Extreme synaptic depression results in small-scale dynamics and decreased discrimination.
(A) Shown are results from our model with more extreme depression with τd decreased by a factor of 100 compared to the model results in Fig 6. All other model parameters including the stimulus paradigm are unchanged. (B) Subsampled spike rasters for 20 trials for each of 4 different foreground stimulus levels. Note that the steady state spike rate is lower than that in the model results of Fig 6. Spike response does not vary strongly with changing foreground during the steady state. (C) The extreme depression implemented here results in about 50% reduction in cortex synapse strengths. This is a large reduction compared to the ~10% reduction for the model results in Fig 6. (D) During the baseline period (same definition as shown in Fig 6), avalanche sizes are not distributed according to a power-law (green), indicating that the dynamics are not at criticality. Rather, the curvature of the distribution and the lack of large avalanches are consistent with subcritical dynamics.
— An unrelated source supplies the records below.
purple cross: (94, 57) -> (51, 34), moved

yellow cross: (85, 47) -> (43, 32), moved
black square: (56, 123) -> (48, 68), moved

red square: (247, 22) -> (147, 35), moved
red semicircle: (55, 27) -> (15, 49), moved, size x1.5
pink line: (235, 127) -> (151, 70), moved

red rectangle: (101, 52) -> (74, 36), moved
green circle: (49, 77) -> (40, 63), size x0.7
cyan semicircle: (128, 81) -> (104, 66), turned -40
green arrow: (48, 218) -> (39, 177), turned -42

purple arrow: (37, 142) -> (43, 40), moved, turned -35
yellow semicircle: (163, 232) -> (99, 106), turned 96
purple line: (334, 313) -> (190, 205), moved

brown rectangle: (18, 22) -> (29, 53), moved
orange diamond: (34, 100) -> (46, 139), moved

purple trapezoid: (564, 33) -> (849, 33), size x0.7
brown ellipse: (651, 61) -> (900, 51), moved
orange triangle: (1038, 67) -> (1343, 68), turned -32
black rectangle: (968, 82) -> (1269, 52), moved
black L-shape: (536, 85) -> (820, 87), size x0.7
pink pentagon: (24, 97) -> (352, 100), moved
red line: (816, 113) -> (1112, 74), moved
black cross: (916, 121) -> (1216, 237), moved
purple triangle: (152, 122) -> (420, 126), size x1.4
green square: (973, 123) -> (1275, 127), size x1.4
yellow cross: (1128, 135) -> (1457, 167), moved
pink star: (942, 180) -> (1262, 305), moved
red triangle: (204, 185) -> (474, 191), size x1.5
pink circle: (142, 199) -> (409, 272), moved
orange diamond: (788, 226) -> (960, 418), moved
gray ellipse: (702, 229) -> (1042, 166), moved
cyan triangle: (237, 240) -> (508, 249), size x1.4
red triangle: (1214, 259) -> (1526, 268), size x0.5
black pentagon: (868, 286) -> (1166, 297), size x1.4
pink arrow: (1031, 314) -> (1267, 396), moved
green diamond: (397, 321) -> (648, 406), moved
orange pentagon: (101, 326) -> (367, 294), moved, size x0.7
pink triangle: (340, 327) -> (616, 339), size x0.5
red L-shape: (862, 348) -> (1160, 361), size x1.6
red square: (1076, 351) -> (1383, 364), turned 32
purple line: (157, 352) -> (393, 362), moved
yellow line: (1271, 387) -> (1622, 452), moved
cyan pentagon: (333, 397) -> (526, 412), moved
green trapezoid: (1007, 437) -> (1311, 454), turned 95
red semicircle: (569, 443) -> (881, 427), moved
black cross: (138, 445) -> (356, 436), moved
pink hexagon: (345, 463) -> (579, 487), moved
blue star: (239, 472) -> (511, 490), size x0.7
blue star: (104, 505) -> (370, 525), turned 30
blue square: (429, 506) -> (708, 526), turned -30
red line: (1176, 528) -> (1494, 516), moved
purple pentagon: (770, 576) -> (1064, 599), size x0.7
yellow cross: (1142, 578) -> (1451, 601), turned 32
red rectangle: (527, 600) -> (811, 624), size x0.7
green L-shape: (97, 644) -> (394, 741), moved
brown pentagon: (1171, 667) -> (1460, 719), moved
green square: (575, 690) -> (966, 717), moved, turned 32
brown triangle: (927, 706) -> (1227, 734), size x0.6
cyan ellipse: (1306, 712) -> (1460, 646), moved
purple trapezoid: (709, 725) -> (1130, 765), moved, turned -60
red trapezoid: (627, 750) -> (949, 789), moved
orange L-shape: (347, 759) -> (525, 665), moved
In contrast, the avalanche size distribution during the transient is close to a power-law because the synapses have not yet reached a low enough level to strongly deviate from criticality. (E) In contrast with the results in Fig 6, the transient period (blue) exhibits high discrimination as expected for critical dynamics. The subcritical steady state (solid, orange) exhibits decreased discrimination compared with the critical steady state of Fig 6 (open, orange). Box vertically spans the two quartiles around the median (middle line). Whiskers indicate the range of the data.